To start entering your variables, type the name of the variable into the "Name" box. The default
values are loaded into all the other boxes. To change the variable type, click the grey dotted
area in the "Type" box. The window shown in figure 2.3 should open. This is where you can
select the variable type. For our example we choose "Height" as a string and " Gender" as a
You can assign values for a particular variable. To assign values, click the grey box in the
"Values" box. The following window should pop up, where you can assign the values. Type in
the value to be assigned in the "Value" box and the label in the "Value Label" box. Then click
the "Add" button. When you have added all the labels, click "OK." Here we have assigned the
value 1 to "Male" and the value 2 to "Female."
Figure 2.4
Once you click
"OK," the main screen should look like figure 2.5. The value types for the "Gender" variable
have been loaded with the values we chose.
Figure 2.5
Now that we have declared our variables, we can start entering the data. To add the data,
click on the Data View tab located at the bottom left corner. The following window will appear,
where you can add the data. The window will look as shown in Figure 2.6
Figure 2.6
Now you can start adding the data under the two columns.
Figure 2.7
To save the given dataset, click on the File menu and choose Save. The following window will
appear. Here you can choose the location of where you want to save the dataset. By default
your file is saved in a ".sav" format.
Figure 2.8
Section Three: Opening an existing dataset
To open a dataset, open SPSS 16 and the following screen will appear. Choose "Open an
existing data source."
Figure 3.1
The textbook datasets can be located by going to the D:\Datasets\SPSS folder. By default, the
only datasets that will be visible will be datasets that have the file extension .sav. However,
many of the older datasets will have the .sys extension. To view these, just change the "Files
of types:" drop-down menu setting to "SYS/PC+" and you will be able to see the .sys files.

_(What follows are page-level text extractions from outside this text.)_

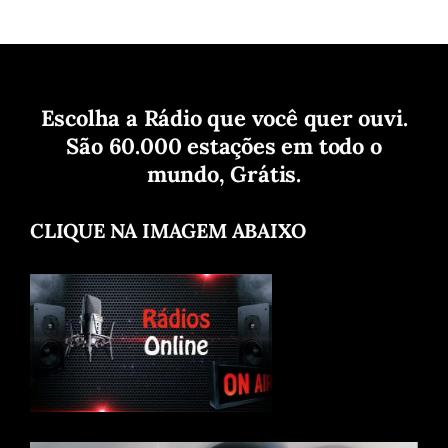
Escolha a Rádio que você quer ouvi.
São 60.000 estações em todo o
mundo, Grátis.
CLIQUE NA IMAGEM ABAIXO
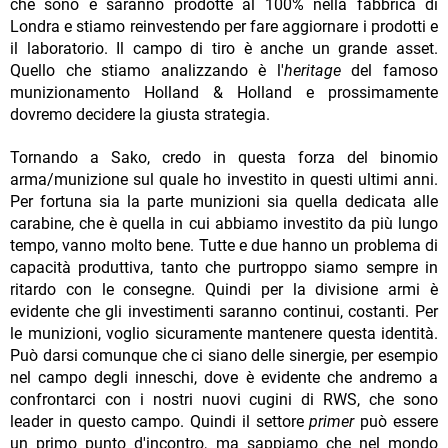
che sono e saranno prodotte al 100% nella fabbrica di
Londra e stiamo reinvestendo per fare aggiornare i prodotti e
il laboratorio. Il campo di tiro è anche un grande asset.
Quello che stiamo analizzando è l'
heritage
del famoso
munizionamento Holland & Holland e prossimamente
dovremo decidere la giusta strategia.
Tornando a Sako, credo in questa forza del binomio
arma/munizione sul quale ho investito in questi ultimi anni.
Per fortuna sia la parte munizioni sia quella dedicata alle
carabine, che è quella in cui abbiamo investito da più lungo
tempo, vanno molto bene. Tutte e due hanno un problema di
capacità produttiva, tanto che purtroppo siamo sempre in
ritardo con le consegne. Quindi per la divisione armi è
evidente che gli investimenti saranno continui, costanti. Per
le munizioni, voglio sicuramente mantenere questa identità.
Può darsi comunque che ci siano delle sinergie, per esempio
nel campo degli inneschi, dove è evidente che andremo a
confrontarci con i nostri nuovi cugini di RWS, che sono
leader in questo campo. Quindi il settore
primer
può essere
un primo punto d'incontro, ma sappiamo che nel mondo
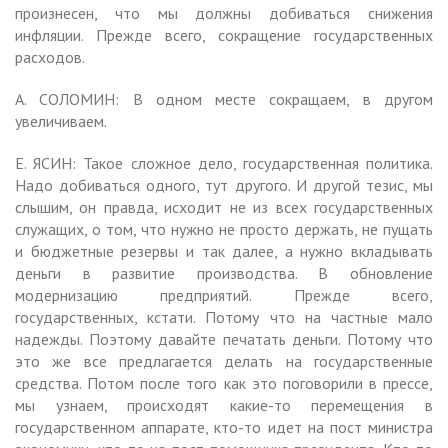
произнесен, что мы должны добиваться снижения
инфляции. Прежде всего, сокращение государственных
расходов.
А. СОЛОМИН: В одном месте сокращаем, в другом
увеличиваем.
Е. ЯСИН: Такое сложное дело, государственная политика.
Надо добиваться одного, тут другого. И другой тезис, мы
слышим, он правда, исходит не из всех государственных
служащих, о том, что нужно не просто держать, не пущать
и бюджетные резервы и так далее, а нужно вкладывать
деньги в развитие производства. В обновление
модернизацию предприятий. Прежде всего,
государственных, кстати. Потому что на частные мало
надежды. Поэтому давайте печатать деньги. Потому что
это же все предлагается делать на государственные
средства. Потом после того как это поговорили в прессе,
мы узнаем, происходят какие-то перемещения в
государственном аппарате, кто-то идет на пост министра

Section Four: Changing how variables are
When you start to run analyses, you will find that the variables will be listed by their label in
the order they appear on the dataset. Because some datasets can contain over 100
variables, finding a specific variable can be difficult. You can change the way the variables
are listed by using the Options window. This can be reached by choosing Options under
the Edit menu. The Options window is shown in figure 4.1.
Figure 4.1
Here we can change the display to list the data sets in alphabetical order and to display the
"Names" instead of the "Labels." After choosing your options, click "OK."
Figure 4.2
The warning window shown in figure 4.3 will appear . Click "OK" at the warning window,
and the changes will take effect.
Figure 4.3
Now, when you run analyses, the variables will be listed by their name in alphabetical order
making variables much easier to find.